WHAT TO PRODUCE: Look below for the line containing "والأكثر يوميةً في"; from there, print each line exactly up to and including the line containing "تعمل هذه الأماكن بطاقة أقل من المعتاد.", and stop.

[Start of section]

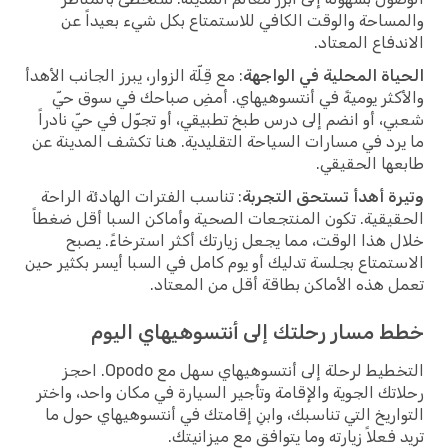
والمساحة والوقت الكافي للاستمتاع بكل شيء بعيداً عن
الاندفاع المعتاد.
الحياة المحلية في الواجهة
: مع قِلّة الزوار، يبرز الجانب الأهدأ
والأكثر يوميةً في أنتسوهيهاي. أمضِ صباحك في سوق حيّ
شعبي، أو انضم إلى درس طبخ تطبيقي، أو تجوّل في حيّ نادراً
ما يرد في مسارات السياحة التقليدية. هنا تكشف المدينة عن
طابعها الحقيقي.
وتيرة أهدأ تستحق التجربة
: تناسب الفترات الهادئة الراحة
الحقيقية. تكون المنتجعات الصحية وأماكن السبا أقل ضغطاً
خلال هذا الوقت، مما يجعل زيارتك أكثر استرخاءً. يصبح
الاستمتاع بجلسة تدليك أو يوم كامل في السبا أيسر بكثير حين
تعمل هذه الأماكن بطاقة أقل من المعتاد.
خطط مسار رحلتك إلى أنتسوهيهاي اليوم
التخطيط لرحلة إلى أنتسوهيهاي سهل مع Opodo. احجز
رحلاتك الجوية والإقامة وتأجير السيارة في مكان واحد، واختر
التواريخ التي تناسبك، وابنِ إقامتك في أنتسوهيهاي حول ما
تريد فعلاً زيارته وما يتوافق مع ميزانيتك.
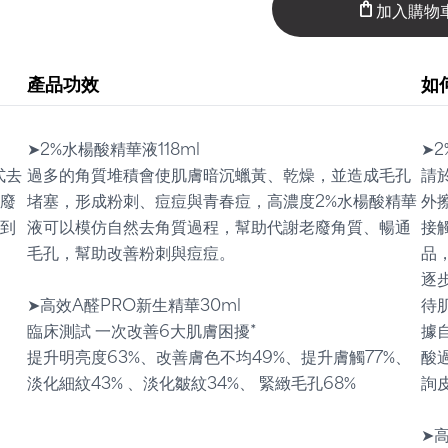
加入購物
shopping_bag
產品功效
如
➤2%水楊酸精華液118ml
➤2
式去
過多的角質堆積會使肌膚暗沉蠟黃、乾燥，並造成毛孔
請
廢
堵塞，形成粉刺、痘痘與青春痘，高濃度2%水楊酸精華
外
到
液可以模仿自然去角質過程，幫助代謝老廢角質、暢通
接
毛孔，幫助改善粉刺與痘痘。
品
逐
➤高效A醛PRO新生精華30ml
待
臨床測試 一次改善6大肌膚困擾*
據
提升明亮度63%、改善膚色不均49%、提升膚觸77%、
酸
淡化細紋43% 、淡化皺紋34%、 緊緻毛孔68%
詢
➤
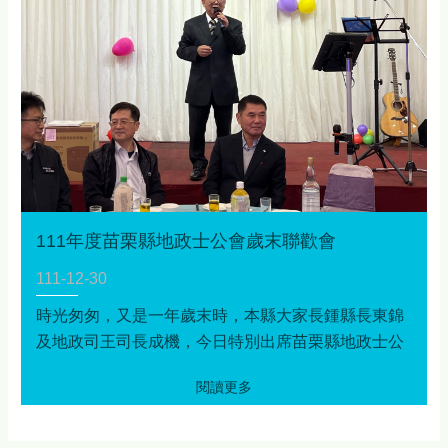
111年度苗栗縣地政士公會歲末聯歡會
111-12-30
時光匆匆，又是一年歲末時，本縣大家長鍾縣長東錦
及地政司王司長成機，今日特別出席苗栗縣地政士公
會歲末聯歡會，感謝本縣地政士公會對地政業務的投
入及配合地政相關政策推廣，期許新的一年，公會能
繼續與本府地政處及本縣各地政事務所公私協力，為
推動地政業務以提升為民服務品質及民眾福利努力，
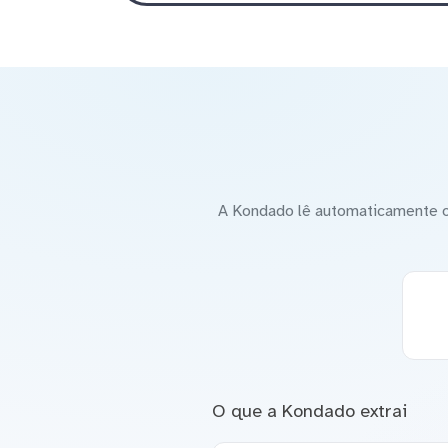
A Kondado lê automaticamente o
O que a Kondado extrai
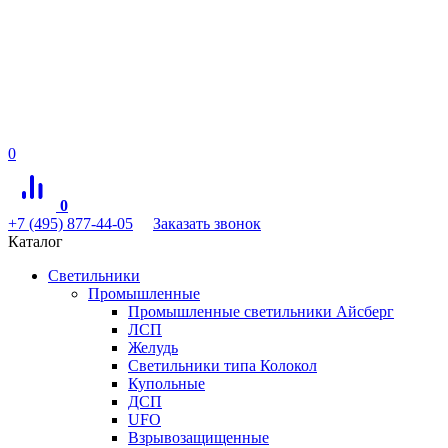
0
0
+7 (495) 877-44-05
Заказать звонок
Каталог
Светильники
Промышленные
Промышленные светильники Айсберг
ЛСП
Желудь
Светильники типа Колокол
Купольные
ДСП
UFO
Взрывозащищенные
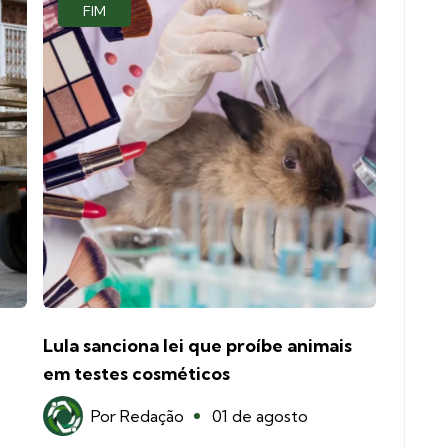
FIM
Lula sanciona lei que proíbe animais
em testes cosméticos
Por
Redação
01 de agosto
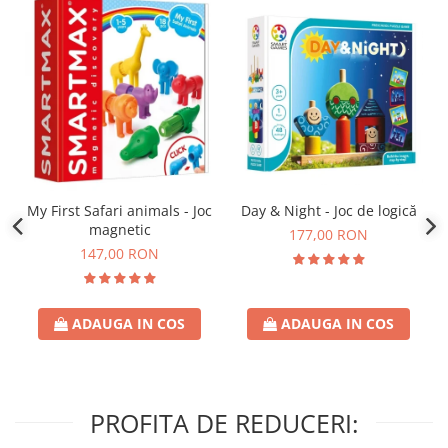
Day & Night - Joc de logică
My First Safari animals - Joc
magnetic
177,00 RON
147,00 RON
ADAUGA IN COS
ADAUGA IN COS
PROFITA DE REDUCERI:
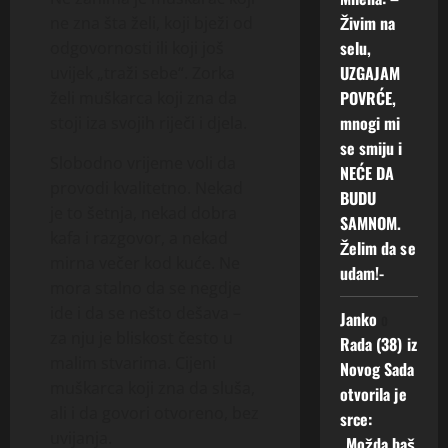
Živim na
ne zna šta želi, koji bježi od
selu,
odgovornosti ili koji još
UZGAJAM
uvijek „traži sebe“. Zorka
POVRĆE,
želi muškarca koji zna da
mnogi mi
stoji iza svojih riječi i djela.
se smiju i
Slobodno vrijeme voli da
NEĆE DA
provodi kvalitetno. Nekad
BUDU
je to šetnja, nekad dobra
SAMNOM.
kafa i razgovor, a nekad
Želim da se
mirna večer kod kuće. Ne
udam!-
mora stalno da se negdje
ide i da se nešto dešava –
Janko
o
za nju je bliskost često u
Rada (38) iz
malim stvarima. Cijeni
Novog Sada
muškarca koji zna da sluša,
otvorila je
ali i da govori otvoreno, bez
srce:
uvijanja.
„Možda baš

[End of section]

RESULT OF THIS EXERCISE:
والأكثر يوميةً في أنتسوهيهاي. أمضِ صباحك في سوق حيّ
شعبي، أو انضم إلى درس طبخ تطبيقي، أو تجوّل في حيّ نادراً
ما يرد في مسارات السياحة التقليدية. هنا تكشف المدينة عن
طابعها الحقيقي.
وتيرة أهدأ تستحق التجربة
: تناسب الفترات الهادئة الراحة
الحقيقية. تكون المنتجعات الصحية وأماكن السبا أقل ضغطاً
خلال هذا الوقت، مما يجعل زيارتك أكثر استرخاءً. يصبح
الاستمتاع بجلسة تدليك أو يوم كامل في السبا أيسر بكثير حين
تعمل هذه الأماكن بطاقة أقل من المعتاد.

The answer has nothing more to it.